Scan the entries for the string "которые" and give the number of lines that have it, nothing further.

Extracted records:
==========

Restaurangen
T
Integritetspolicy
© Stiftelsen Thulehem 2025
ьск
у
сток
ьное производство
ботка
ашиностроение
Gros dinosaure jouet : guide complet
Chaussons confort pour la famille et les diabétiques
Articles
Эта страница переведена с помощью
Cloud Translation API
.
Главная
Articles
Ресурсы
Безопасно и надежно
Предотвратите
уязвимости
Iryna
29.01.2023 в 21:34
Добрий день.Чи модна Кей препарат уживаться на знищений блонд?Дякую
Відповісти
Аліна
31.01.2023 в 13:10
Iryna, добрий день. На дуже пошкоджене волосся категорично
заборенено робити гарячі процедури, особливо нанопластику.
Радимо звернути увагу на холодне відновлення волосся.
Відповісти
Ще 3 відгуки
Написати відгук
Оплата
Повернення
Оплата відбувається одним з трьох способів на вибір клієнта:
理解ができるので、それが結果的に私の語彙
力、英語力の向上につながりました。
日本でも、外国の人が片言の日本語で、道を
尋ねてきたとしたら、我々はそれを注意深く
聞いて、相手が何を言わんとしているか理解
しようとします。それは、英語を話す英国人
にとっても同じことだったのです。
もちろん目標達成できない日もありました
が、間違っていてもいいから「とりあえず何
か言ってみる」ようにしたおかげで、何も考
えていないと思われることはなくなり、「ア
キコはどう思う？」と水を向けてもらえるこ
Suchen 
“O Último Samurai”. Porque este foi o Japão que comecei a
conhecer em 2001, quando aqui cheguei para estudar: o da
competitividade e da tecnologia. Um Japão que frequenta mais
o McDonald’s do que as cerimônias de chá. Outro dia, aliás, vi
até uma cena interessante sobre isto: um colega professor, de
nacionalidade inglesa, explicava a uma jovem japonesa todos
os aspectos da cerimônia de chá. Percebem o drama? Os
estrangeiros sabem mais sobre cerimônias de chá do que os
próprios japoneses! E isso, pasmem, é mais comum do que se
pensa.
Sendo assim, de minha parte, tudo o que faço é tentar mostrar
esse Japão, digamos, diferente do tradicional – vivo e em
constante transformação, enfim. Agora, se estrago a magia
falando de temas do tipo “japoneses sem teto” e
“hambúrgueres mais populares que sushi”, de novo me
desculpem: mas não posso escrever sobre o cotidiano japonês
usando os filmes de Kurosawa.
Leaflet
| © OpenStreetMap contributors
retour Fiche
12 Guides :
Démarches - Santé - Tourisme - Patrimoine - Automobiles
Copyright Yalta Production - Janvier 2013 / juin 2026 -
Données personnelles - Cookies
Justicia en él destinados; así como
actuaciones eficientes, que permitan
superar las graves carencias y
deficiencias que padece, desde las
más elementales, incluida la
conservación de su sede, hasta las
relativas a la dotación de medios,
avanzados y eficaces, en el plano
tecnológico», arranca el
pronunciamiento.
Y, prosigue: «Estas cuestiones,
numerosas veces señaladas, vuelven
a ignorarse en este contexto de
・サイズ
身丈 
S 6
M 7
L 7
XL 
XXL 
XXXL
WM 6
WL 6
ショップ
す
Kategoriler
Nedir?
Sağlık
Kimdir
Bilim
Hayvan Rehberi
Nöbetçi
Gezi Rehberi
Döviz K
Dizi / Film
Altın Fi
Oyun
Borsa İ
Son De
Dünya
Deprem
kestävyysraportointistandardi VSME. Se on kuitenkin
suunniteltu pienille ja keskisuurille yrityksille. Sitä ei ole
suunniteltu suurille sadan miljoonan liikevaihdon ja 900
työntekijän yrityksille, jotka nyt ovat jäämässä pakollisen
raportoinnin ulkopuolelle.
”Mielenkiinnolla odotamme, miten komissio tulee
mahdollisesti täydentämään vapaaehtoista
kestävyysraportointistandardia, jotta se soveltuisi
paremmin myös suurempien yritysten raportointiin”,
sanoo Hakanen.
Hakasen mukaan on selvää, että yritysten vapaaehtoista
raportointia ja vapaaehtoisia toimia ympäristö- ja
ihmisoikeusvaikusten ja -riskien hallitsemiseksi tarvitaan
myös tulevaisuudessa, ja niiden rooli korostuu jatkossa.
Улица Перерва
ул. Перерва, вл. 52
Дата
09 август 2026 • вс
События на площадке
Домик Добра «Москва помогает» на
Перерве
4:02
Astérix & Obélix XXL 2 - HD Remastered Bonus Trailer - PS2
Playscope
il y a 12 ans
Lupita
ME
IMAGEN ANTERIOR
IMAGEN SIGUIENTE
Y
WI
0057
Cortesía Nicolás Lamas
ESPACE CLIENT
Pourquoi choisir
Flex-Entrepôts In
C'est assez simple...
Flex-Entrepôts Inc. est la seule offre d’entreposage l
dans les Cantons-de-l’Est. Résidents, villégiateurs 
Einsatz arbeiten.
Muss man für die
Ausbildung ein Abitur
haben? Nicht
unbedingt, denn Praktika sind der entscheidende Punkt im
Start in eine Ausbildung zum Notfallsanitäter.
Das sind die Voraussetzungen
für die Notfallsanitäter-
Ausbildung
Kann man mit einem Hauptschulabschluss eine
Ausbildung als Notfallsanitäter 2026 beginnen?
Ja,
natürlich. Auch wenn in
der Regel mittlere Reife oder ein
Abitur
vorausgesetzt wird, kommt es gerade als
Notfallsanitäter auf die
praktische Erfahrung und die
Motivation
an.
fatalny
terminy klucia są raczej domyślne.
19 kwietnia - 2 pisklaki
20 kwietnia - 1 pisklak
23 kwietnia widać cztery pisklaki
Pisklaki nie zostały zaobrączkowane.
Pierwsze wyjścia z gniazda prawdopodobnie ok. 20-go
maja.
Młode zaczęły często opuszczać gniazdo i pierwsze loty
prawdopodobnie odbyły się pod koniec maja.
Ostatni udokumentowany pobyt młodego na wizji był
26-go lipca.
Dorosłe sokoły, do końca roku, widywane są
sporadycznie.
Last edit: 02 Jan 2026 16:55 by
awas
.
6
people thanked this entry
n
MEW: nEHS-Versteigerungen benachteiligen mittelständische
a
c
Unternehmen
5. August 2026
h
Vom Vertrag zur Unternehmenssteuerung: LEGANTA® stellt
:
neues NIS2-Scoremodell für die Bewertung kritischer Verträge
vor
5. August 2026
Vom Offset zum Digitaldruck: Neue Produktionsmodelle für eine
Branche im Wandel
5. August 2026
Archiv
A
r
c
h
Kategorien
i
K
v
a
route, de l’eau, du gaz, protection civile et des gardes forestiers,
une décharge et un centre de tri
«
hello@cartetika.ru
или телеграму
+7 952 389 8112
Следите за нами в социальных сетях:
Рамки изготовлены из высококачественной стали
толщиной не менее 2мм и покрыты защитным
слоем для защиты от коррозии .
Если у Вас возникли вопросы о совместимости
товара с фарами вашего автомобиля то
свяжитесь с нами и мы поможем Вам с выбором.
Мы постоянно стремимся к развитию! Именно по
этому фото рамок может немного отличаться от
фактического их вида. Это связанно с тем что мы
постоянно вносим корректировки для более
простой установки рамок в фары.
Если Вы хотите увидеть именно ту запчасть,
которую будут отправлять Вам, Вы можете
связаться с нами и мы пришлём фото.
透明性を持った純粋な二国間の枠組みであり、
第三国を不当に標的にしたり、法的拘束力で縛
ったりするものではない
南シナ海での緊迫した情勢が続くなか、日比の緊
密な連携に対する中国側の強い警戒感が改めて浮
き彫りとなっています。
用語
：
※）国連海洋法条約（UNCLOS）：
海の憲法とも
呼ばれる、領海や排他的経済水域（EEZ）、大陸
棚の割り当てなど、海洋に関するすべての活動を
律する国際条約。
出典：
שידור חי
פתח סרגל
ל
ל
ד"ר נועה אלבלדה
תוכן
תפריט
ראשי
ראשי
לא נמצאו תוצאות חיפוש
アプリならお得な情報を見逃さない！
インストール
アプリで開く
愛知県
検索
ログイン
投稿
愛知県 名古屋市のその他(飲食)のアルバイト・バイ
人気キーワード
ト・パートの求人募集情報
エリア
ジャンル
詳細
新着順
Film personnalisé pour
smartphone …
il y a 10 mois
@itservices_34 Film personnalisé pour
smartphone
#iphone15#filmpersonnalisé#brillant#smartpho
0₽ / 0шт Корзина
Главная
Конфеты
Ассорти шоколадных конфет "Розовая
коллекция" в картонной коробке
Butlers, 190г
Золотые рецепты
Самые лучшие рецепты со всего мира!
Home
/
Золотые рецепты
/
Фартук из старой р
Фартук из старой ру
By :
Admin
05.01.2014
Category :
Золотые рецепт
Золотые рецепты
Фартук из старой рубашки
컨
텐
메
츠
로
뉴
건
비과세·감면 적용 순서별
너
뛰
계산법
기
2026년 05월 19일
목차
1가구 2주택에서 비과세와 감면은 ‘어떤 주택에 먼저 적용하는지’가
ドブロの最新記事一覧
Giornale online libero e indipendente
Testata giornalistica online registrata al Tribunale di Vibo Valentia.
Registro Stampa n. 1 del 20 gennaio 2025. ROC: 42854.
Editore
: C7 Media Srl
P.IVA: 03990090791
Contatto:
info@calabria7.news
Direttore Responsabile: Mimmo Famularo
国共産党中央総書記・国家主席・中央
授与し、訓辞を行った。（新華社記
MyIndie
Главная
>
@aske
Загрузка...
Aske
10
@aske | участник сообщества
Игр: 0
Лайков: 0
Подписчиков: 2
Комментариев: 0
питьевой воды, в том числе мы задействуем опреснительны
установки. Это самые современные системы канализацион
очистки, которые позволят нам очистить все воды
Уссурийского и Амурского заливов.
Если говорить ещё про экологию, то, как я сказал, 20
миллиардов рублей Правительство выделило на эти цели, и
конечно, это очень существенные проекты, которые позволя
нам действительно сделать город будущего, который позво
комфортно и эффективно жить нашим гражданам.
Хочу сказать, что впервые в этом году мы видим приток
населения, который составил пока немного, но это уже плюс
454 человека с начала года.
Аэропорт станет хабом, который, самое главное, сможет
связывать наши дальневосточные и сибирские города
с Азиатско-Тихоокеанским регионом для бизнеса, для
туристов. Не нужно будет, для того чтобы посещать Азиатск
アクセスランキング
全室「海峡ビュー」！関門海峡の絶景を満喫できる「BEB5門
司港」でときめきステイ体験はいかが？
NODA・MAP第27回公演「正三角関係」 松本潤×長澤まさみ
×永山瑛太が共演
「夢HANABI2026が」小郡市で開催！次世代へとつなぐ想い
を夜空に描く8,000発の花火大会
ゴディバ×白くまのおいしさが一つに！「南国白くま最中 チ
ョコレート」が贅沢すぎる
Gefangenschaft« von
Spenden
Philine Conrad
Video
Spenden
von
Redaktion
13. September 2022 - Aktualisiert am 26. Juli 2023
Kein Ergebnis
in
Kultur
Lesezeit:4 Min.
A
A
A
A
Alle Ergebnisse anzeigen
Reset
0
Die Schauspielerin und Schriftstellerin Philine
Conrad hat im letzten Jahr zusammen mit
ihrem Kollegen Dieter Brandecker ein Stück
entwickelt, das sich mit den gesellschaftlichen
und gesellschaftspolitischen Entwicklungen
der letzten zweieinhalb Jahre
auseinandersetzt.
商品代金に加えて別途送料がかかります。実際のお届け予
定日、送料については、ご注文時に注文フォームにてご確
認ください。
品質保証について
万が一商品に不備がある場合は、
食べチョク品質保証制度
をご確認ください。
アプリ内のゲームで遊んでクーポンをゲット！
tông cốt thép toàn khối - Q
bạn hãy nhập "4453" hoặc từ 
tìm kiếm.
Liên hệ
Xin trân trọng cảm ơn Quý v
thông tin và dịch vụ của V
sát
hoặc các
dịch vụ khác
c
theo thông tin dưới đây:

==========

§ **Task result**:
2